((

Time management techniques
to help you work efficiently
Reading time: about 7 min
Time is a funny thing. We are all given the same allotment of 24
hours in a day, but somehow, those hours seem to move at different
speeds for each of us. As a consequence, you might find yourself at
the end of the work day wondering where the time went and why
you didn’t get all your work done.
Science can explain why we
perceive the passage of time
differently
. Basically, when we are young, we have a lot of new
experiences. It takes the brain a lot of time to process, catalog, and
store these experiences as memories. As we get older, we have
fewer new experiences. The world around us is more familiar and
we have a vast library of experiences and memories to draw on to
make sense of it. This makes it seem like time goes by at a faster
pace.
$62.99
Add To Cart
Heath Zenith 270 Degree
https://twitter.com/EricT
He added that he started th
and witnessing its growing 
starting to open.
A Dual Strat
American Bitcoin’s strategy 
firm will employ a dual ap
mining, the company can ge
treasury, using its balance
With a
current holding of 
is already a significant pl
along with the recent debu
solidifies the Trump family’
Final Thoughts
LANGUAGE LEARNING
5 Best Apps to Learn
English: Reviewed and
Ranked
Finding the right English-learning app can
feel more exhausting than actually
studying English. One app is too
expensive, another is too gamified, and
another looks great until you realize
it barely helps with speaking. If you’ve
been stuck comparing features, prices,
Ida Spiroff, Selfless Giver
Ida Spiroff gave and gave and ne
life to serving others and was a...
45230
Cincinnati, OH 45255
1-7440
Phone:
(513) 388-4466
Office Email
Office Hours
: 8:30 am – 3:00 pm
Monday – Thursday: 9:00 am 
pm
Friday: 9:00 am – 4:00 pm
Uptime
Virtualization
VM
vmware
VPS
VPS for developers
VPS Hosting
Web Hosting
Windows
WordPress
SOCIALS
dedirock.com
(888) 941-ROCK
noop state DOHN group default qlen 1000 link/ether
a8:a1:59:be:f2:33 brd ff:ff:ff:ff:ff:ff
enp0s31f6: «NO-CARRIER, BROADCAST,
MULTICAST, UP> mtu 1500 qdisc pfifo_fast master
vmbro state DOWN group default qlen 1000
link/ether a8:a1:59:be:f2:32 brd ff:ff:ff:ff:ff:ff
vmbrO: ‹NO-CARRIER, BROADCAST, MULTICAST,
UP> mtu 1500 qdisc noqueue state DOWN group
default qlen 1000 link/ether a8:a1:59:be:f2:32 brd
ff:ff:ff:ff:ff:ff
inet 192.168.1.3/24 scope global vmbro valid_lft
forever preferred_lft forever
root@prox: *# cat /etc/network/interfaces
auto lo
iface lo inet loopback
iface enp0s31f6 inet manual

))
((

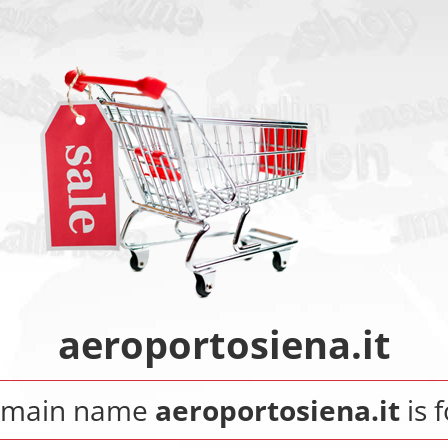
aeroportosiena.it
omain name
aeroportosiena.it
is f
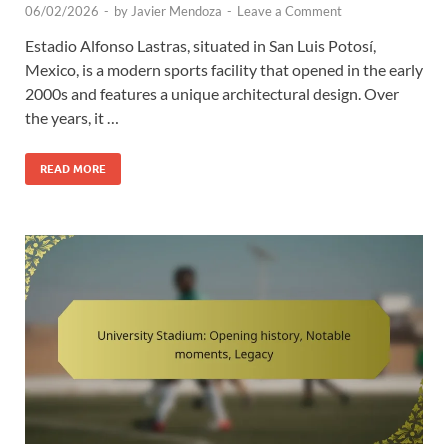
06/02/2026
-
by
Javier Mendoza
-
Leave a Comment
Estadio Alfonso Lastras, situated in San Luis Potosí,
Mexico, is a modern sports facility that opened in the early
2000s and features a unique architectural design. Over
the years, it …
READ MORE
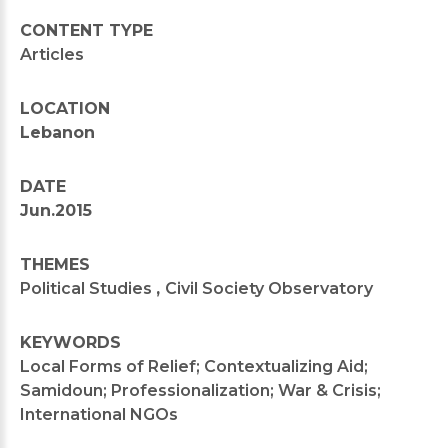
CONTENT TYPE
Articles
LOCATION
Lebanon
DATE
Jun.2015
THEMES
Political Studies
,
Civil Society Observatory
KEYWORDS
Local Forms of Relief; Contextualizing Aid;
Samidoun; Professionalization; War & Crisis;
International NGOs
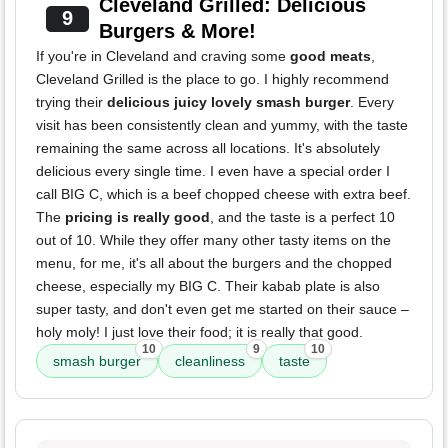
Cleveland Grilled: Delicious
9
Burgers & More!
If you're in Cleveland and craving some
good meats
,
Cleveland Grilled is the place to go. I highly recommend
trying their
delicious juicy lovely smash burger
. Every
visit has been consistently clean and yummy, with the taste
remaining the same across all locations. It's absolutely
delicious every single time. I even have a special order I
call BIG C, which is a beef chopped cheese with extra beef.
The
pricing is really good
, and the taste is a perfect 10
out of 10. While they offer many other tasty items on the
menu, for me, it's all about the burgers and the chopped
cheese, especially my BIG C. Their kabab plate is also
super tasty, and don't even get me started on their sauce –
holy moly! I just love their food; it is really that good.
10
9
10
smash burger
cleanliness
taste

))

### Instructions for the task
Referring to the material above, set down exactly the lines between the line with "Cleveland Grilled is" and the line with "remaining the same", inclusive, and no other lines.

### Response area
Cleveland Grilled is the place to go. I highly recommend
trying their
delicious juicy lovely smash burger
. Every
visit has been consistently clean and yummy, with the taste
remaining the same across all locations. It's absolutely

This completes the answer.